Ask HN: What Python web programming frameworks and tools are you using? - akamaka

I'm interested in hearing from the community about what tools you are using for building web applications in Python.<p>This was last asked about half a year ago (http://news.ycombinator.com/item?id=1357925) and 
2 years before that (http://news.ycombinator.com/item?id=153487), but things are changing fast, especially with the recent popularity of NoSQL, so I think it's worth bringing up again.<p>So, what tools, databases, web servers and frameworks are you using for your latest Python web application projects?  Or, if you've abandoned Python, what language have you moved to, and why?
======
luffy
framework: Flask

database: Postgresql

server: UWSGI + Cherokee

Flask is a very nice framework, and the documentation is awesome. I've tried a
lot of Python frameworks out before deciding on Flask. It's a paralyzing
decision - there is just so much out there. The process of choosing a web
framework is filled with information overload - from reading about the
framework, dabbling with the code, and finally learning the actual framework.
For the reason, I recommend going with a microframework. You learn what you
need as you go. So this lead me to Flask.

Two things set Flask apart (for me) - the documentation and the extensions.
Just check out the site <http://flask.pocoo.org> for more information. You
also want to be assured that development on the framework is not just going to
be dropped some day. It really feels like this framework is going places. (My
initial inclination was toward CherryPy, but the documentation is bad.
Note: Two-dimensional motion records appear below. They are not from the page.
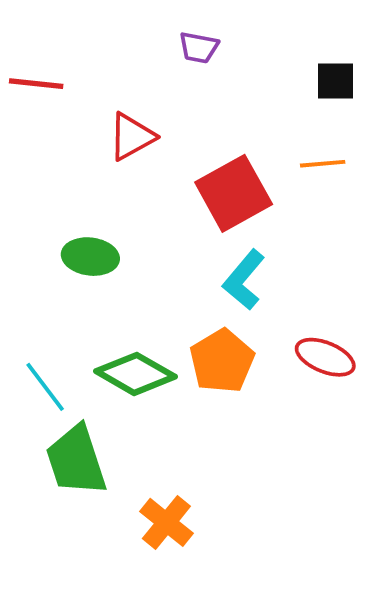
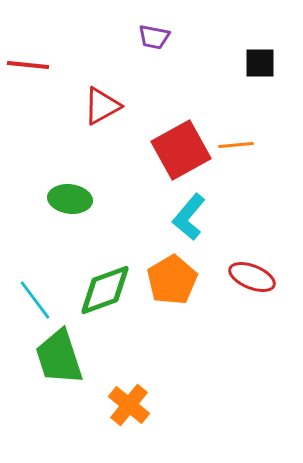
orange line: (323, 164) -> (236, 145), moved
green diamond: (135, 374) -> (105, 290), turned -50

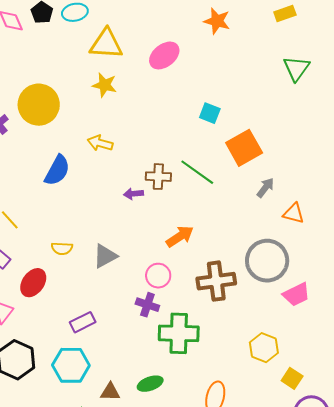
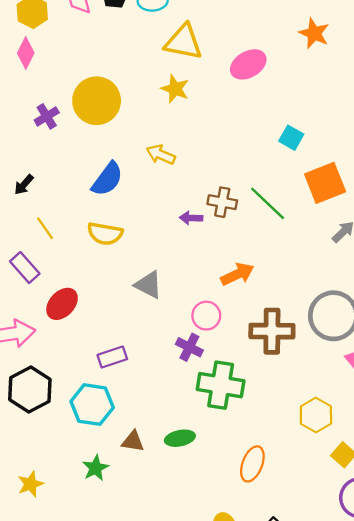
yellow semicircle: (62, 248) -> (105, 234), moved, size x1.4
gray triangle: (105, 256) -> (148, 285), turned 48

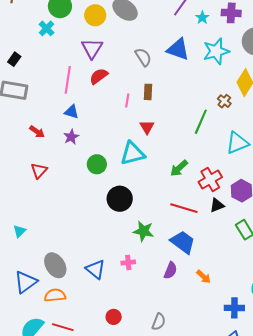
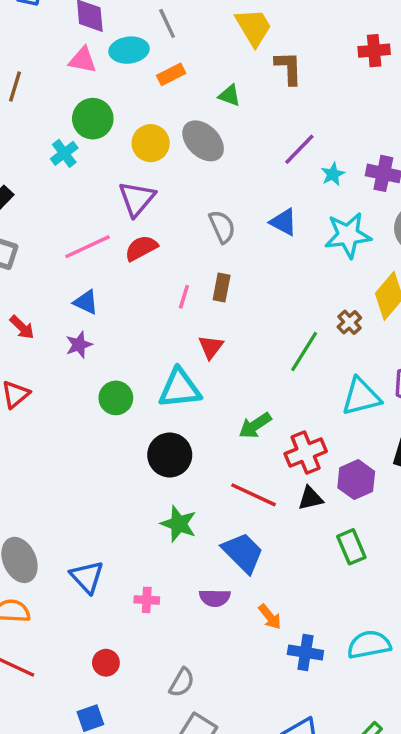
blue triangle: (178, 49) -> (283, 222), size x0.7
pink line: (68, 80) -> (87, 247), turned 48
black circle: (120, 199) -> (170, 455), moved
pink cross: (128, 263) -> (147, 600), moved
purple semicircle: (170, 270) -> (215, 598), turned 60
blue cross: (234, 308) -> (305, 652), moved

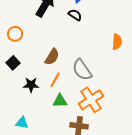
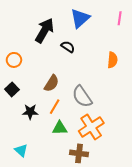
black semicircle: (75, 15) -> (68, 47), moved
orange semicircle: (117, 42) -> (113, 60), moved
cyan triangle: (22, 123) -> (21, 150), turned 32

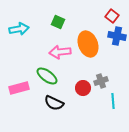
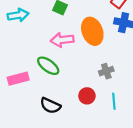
red circle: (83, 88) -> (87, 96), moved
cyan line: (113, 101) -> (114, 101), moved
black semicircle: (54, 103) -> (50, 106), moved

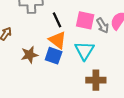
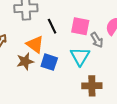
gray arrow: (103, 26) -> (97, 40), moved
orange triangle: (57, 40) -> (35, 44), moved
After
all these years.)

My dev work is mostly done on Windows, and for an IDE I've taken to using
JetBrain's PyCharm. (I'm primarily a .NET developer, and I find it more
convenient to use Windows to avoid context switching. The fact that I deal
with the massive and all-encompassing .NET is also a major reason I went with
a Python microframework). On Linux, I can get by with Emacs.

Using Ubuntu in production environment.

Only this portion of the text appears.